“I would like to thank Speaker Pelosi and our leadership for putting together an outstanding bill, and thank Mr. Lantos and the leadership of our committee for provisions within the jurisdiction of the Foreign Affairs Committee.
“I expect to be the chair of the subcommittee of the Foreign Affairs Committee that deals with terrorism and nonproliferation, and I want to focus on those matters in my short presentation here today.
“The most important issue facing the United States, and certainly the most important part of this bill, deals with preventing nuclear attack on American cities. Since a nuclear bomb is about the size of a person, it could be smuggled into the United States inside a bale of marijuana. Now, I know that this bill will deal with port security, but we cannot expect our ports or our borders to be airtight. The key is preventing the worst people from getting their hands on the worst weapons. This bill implements several provisions that will be helpful in that regard.
“First, it authorizes all funds necessary for the Nunn-Lugar program to help Russia get security control over its thousands of arguably excessively loose nukes, the weapons left over from the Cold War.
“Second, it authorizes all funds necessary for the Global Threat Reduction Initiative that gets control of the 20 tons of highly enriched uranium at various nuclear reactor sites around the world, many of them unsecured.
“But I want to emphasize, this bill only authorizes funds and it will be meaningless unless we appropriate the funds. I look forward to an appropriation bill that does just that as quickly as possible.
“This bill imposes sanctions limiting the sale of U.S. weapons to those who provide centrifuges to Iran.
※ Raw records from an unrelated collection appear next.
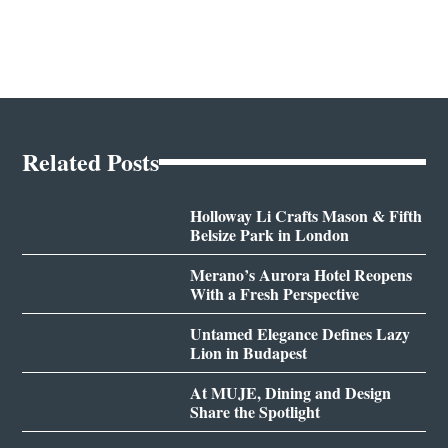
Related Posts
Holloway Li Crafts Mason & Fifth
Belsize Park in London
Merano’s Aurora Hotel Reopens
With a Fresh Perspective
Untamed Elegance Defines Lazy
Lion in Budapest
At MUJE, Dining and Design
Share the Spotlight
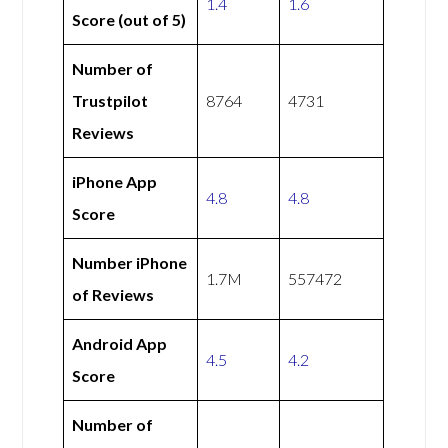
1.4
1.6
Score (out of 5)
Number of
Trustpilot
8764
4731
Reviews
iPhone App
4.8
4.8
Score
Number iPhone
1.7M
557472
of Reviews
Android App
4.5
4.2
Score
Number of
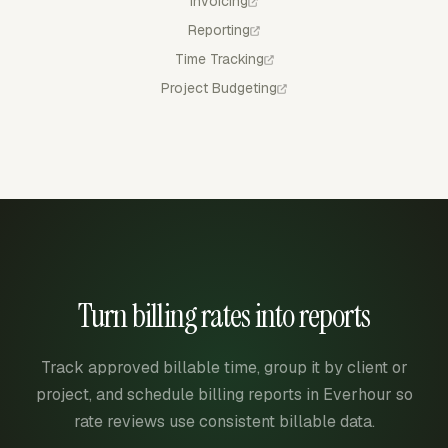
Invoicing
Reporting
Time Tracking
Project Budgeting
Turn billing rates into reports
Track approved billable time, group it by client or
project, and schedule billing reports in Everhour so
rate reviews use consistent billable data.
I hope the administration will be able to report to us before they send the F-16s that Pakistan has verifiably and permanently halted its aid to the Iranian nuclear weapons program.
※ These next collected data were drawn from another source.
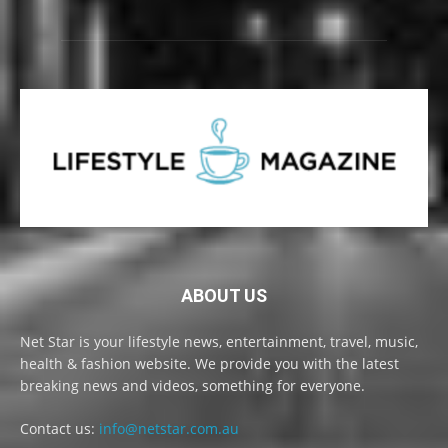
ABOUT US
Net Star is your lifestyle news, entertainment, travel, music,
health & fashion website. We provide you with the latest
breaking news and videos, something for everyone.
Contact us:
info@netstar.com.au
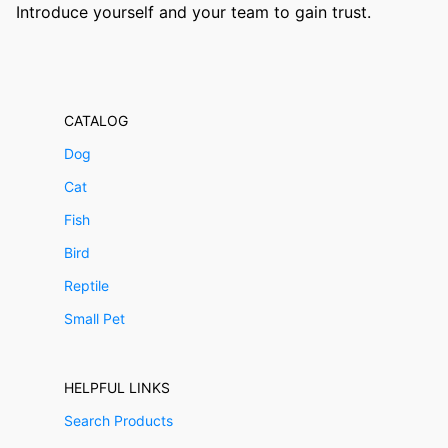
Introduce yourself and your team to gain trust.
CATALOG
Dog
Cat
Fish
Bird
Reptile
Small Pet
HELPFUL LINKS
Search Products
“This bill will do a lot, but we have to do more to prevent nuclear weapons from falling into the worst hands.
“The bill also contains important provisions dealing with public diplomacy and youth education.
“I think that the United States should print the textbooks for the poorest nations in the world. In doing so, we can help parents in countries who are so poor that they make only a dollar a day or less who are required to provide textbooks for their kids or their kids can’t go to school.
At the same time, we can assure American taxpayers that our dollars are being spent to help kids and not to teach hate. So I look forward to a foreign aid bill that focuses on the textbook needs of those in the poorest countries in the world.”